There were those poorer than poor, the homeless children, families living in Crime Alley or the Narrows, fearing for their lives on a daily basis. Those who had to get by either offering their services as hired guns (always ending up in jail, beaten by a myth) or dead, shot down by their own bosses or greedy partners.

Or they offered their services in... other businesses, turning tricks, working the street. Sometimes, they would send their kids or partners instead, forcing them to run drugs or please customers.

(Jason wall all too aware of that)

Then there were those richer than rich, the businessmen that owned half the buldings in Gotham, possessing more money than some of Gotham's citizens were worth.

Gotham consisted of crime lords and crooked cops, of child traffickers and pimps, of people screaming how unfair life was, how different they were from the rich and powerful, the violent and dishonest. But no Gothamite was innocent, there was not one human Gotham hadn't infected yet, not one pure soul she hadn't corrupted.

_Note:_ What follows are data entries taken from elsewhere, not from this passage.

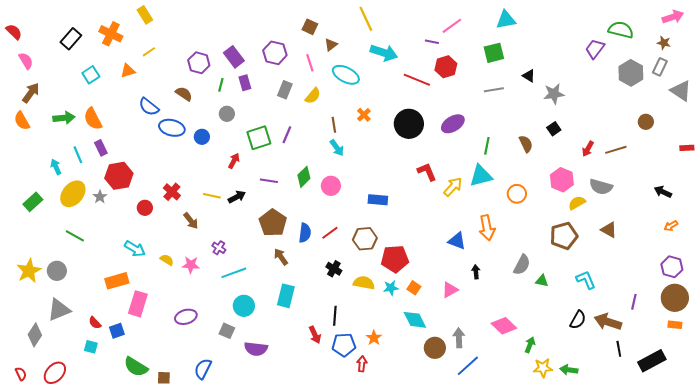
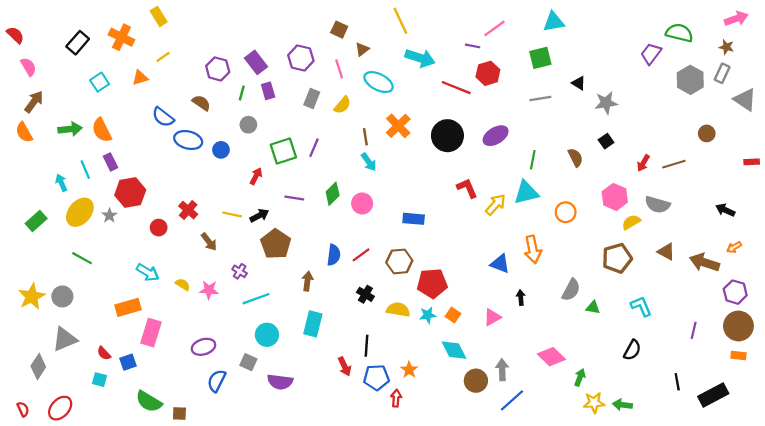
orange cross: (364, 115) -> (398, 126), size x1.6
brown pentagon: (273, 223) -> (276, 244), moved
brown arrow: (281, 257) -> (307, 281), turned 42
brown arrow: (608, 322) -> (705, 263), moved
blue semicircle: (203, 369) -> (217, 381), moved

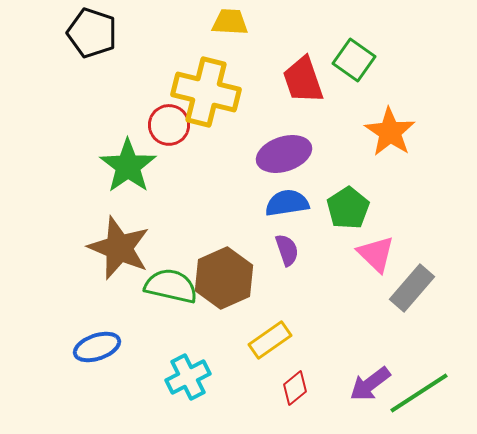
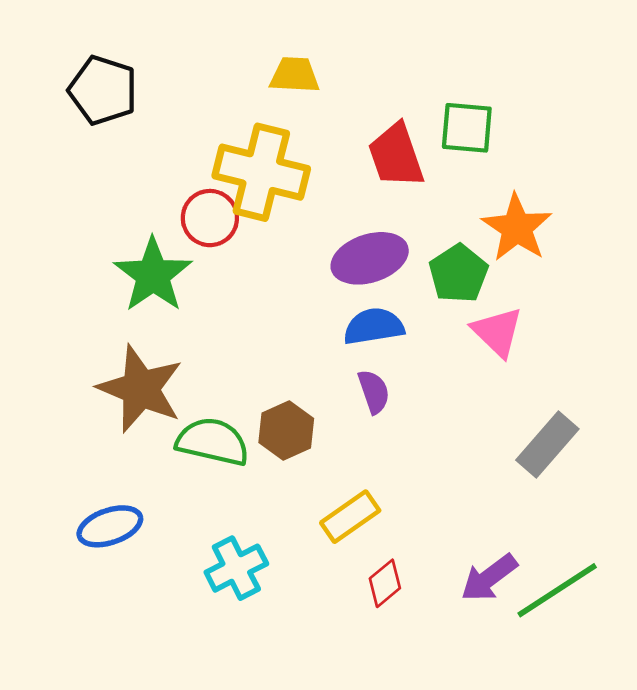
green square: (354, 60) -> (467, 128), turned -30
green pentagon: (348, 208) -> (458, 274), moved
pink triangle: (376, 254) -> (497, 332), moved
brown hexagon: (224, 278) -> (286, 431), size x0.7

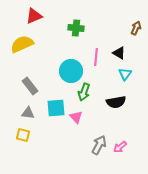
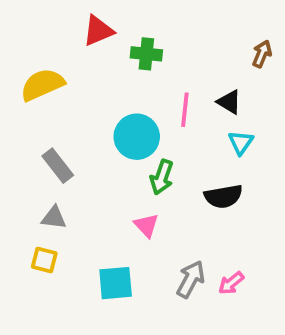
red triangle: (34, 16) -> (98, 31), moved
cyan square: (56, 108) -> (116, 283), moved

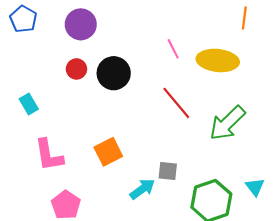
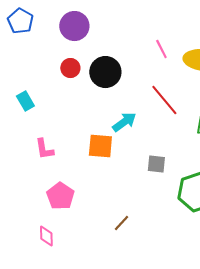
orange square: (108, 152) -> (100, 146), turned 32
pink L-shape: (49, 155) -> (44, 149), size x0.7
cyan arrow: (142, 189) -> (124, 122), moved

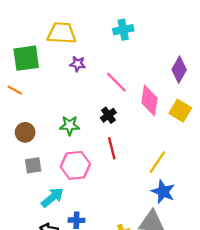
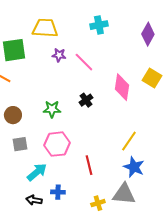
purple diamond: (179, 70) -> (148, 34), moved
pink line: (116, 82) -> (84, 62), moved
yellow square: (180, 111) -> (152, 78), moved
red line: (112, 148) -> (89, 165), moved

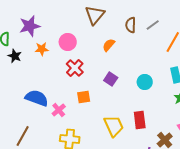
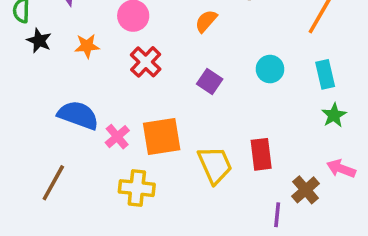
orange star: (42, 49) -> (87, 46), moved
cyan circle: (145, 82) -> (270, 69), moved
orange square: (84, 97) -> (162, 137), moved, size x1.6

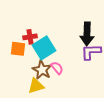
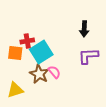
black arrow: (87, 34) -> (84, 29), moved, size x0.7
yellow triangle: (36, 86) -> (15, 90), moved

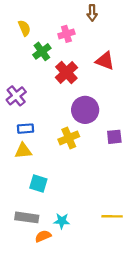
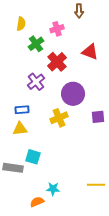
yellow semicircle: (24, 28) -> (21, 24), turned 32
purple cross: (16, 96) -> (36, 82), moved
gray rectangle: (27, 217) -> (13, 168), moved

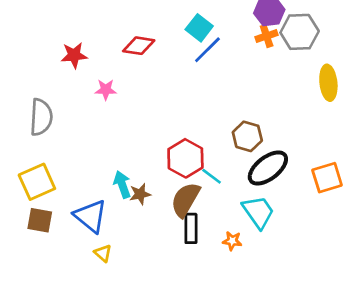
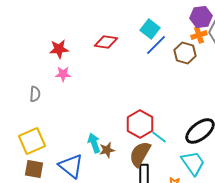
pink star: (106, 90) -> (63, 74), moved
gray semicircle: (41, 117) -> (35, 94), size x0.6
brown hexagon: (247, 136) -> (185, 53), moved

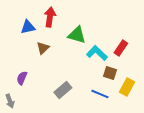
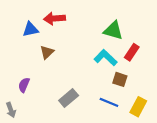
red arrow: (50, 17) -> (54, 18), turned -102
green triangle: (77, 35) -> (113, 30), moved
yellow rectangle: (127, 87) -> (138, 107), moved

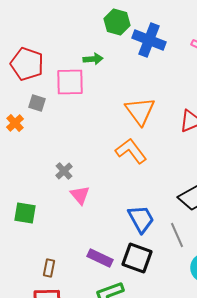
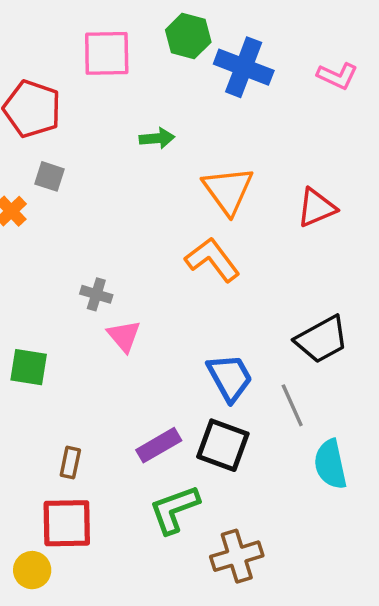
green arrow: (93, 59) -> (157, 138), moved
pink square: (70, 82) -> (107, 53), moved
gray cross: (64, 171) -> (96, 294), turned -30
purple rectangle: (100, 258) -> (159, 445), turned -55

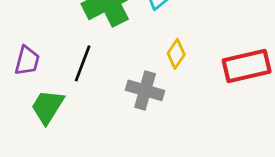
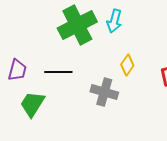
black line: (83, 63) -> (58, 72), turned 68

(Try surviving with a mindset like that)

Hearing all this, no one would call Gotham home.

(No one who never lived there, that is)

Because Gotham pulls you in and doesn't let you go.

It's weird, Jason thought, watching the bustling city, even after nightfall. There was something about Gotham, something drawing you in, forcing you to keep coming back. Jason knew the captivating spell of his home city by heart.

Maybe it was the smell; not the rancid, rotten, sour stench of Crime Alley, neither the fake, clean, perfumed scent of the wealthy city areas.

No, it was the clear air above the smog, only reachable through grappling guns, the smell of wet pavement after weeks of downpour.

It was the sight of thousands of small lights, like a carpet of glittering stars draped over small buildings, when you stood on top of skyscrapers with nothing but a thin wire to catch you should you fall.

It was the look in the people's eyes, in the Gothamites' he swore to protect. It was the greatful smiles on the faces of homeless children in Crime Alley's child care center, whenever he brought food and water, staying to read stories or tell tales of his adventures.

(And maybe, just maybe, the dark vigilantes protecting the city, a band of misfits who somehow formed a family, were the reason he kept coming back no matter how often he promised himself to leave for good. But just maybe, he told himself.)

Just maybe...

Jason glanced back at his two companions. Koriand'r of Tamaran and Roy Harper.
They were in full Starfire and Arsenal attire, and he himself wore his signature red helmet, the white slots glowing in the dark.